» **Dataset entries**
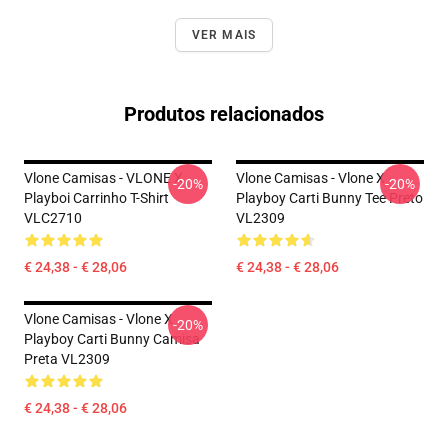
VER MAIS
Produtos relacionados
Vlone Camisas - VLONE X
Vlone Camisas - Vlone X
-20%
-20%
Playboi Carrinho T-Shirt
Playboy Carti Bunny Tee Preto
VLC2710
VL2309
€ 24,38 - € 28,06
€ 24,38 - € 28,06
Vlone Camisas - Vlone X
-20%
Playboy Carti Bunny Camisa
Preta VL2309
€ 24,38 - € 28,06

» **Problem description**
Would you count the lines in the data that include the word "Bunny" and reply with only the number?

» **Response for this exercise**
2